What if we’ve misunderstood what AI is really asking of us?
Emergent intelligence and the art of inquiry.
I’ve been marvelling at the wonders of what one can do with AI—and how fast one can do it. Especially when building on existing work, it’s a multiplier. But there’s a growing sense that I’m also fundamentally misusing the technology.
Its ecological footprint is one concern—well-hidden in the sustainability reporting of the big tech firms. Emissions are multiplied based on the compute it requires. The AI is astonishing, but it’s not elegant. What humans can do with a few calories, AI now does with barrels of oil and water. We emulate nature using brute force—and because the outcome looks similar, we claim victory.
Our understanding of notions like effortless action – the taoist term: wuwei – and the true nature of power seems toddler-like at best. We are neither collaborating nor conspiring with the intelligences in our world—we are dominating them. We continue to play out the script of modernity. It’s leading us predictably to: great “efficiency” at the cost of everything that matters.
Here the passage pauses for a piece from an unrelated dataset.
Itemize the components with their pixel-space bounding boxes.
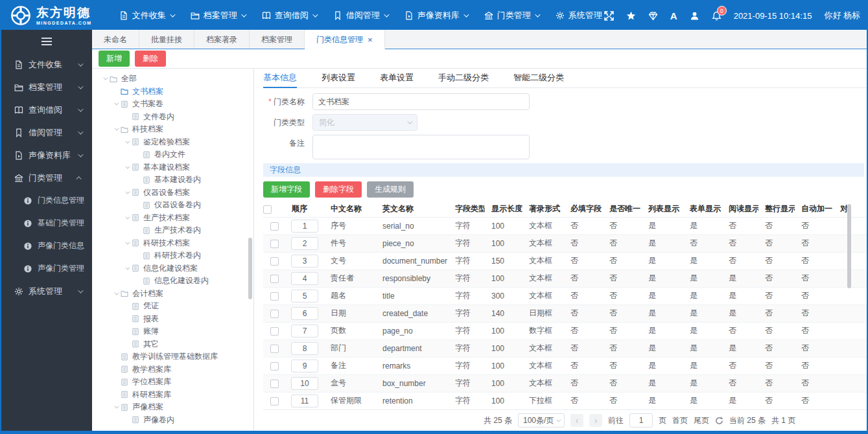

So, what’s the real invitation of AI?
It seems to me AI is asking us to ask better questions. A good prompt asks something of me. It’s not just a simple sentence—it’s crafted. If I care enough to weave in different levels of description, something happens to the output. Things like context, the perspective or role I’d like the AI to take fundamentally shift the answer. Prompt writing invites me into reflection and narrative.
It’s asking me to find out: what is the essence of the inquiry that I’m holding?
A helpful frame here is John Vervaeke’s four ways of knowing: propositional, perspectival, procedural, and participatory. These concepts draw from both indigenous knowledge systems and cognitive science.
Getting to essence requires imagination. I need to be able to clearly see the gestalt to understand what a relevant question is. Imagining is an act of participation. It goes beyond just the objective facts of the matter—the propositional knowing. Unless I’m attuned to the inner workings of it—or care enough about the topic to look for them with the AI companion—I’m not going to get good at prompting.
Then there is the perspectival. We need to situate the AI for it to be able to do a good job. It helps to say something like “you’re a journalist” or “you’re teaching 3rd graders.” Both these identities and roles reveal vastly different answers. Context matters. Relevance is contextual. As humans we know this. That is our superpower (and sometimes, our superweakness). Prompting allows us to tangibly meet a different reality. Where I’m standing and who’s looking matters.
It’s like the story of people standing, watching the ocean on a moonlit beach. Each of them thinking the moon is shining straight at them. Only once they’ve joined hands and come into relationship will they be able to see the truth: the moon is lighting up the entire ocean at once. It’s their perspective that is creating the illusion, not the moon.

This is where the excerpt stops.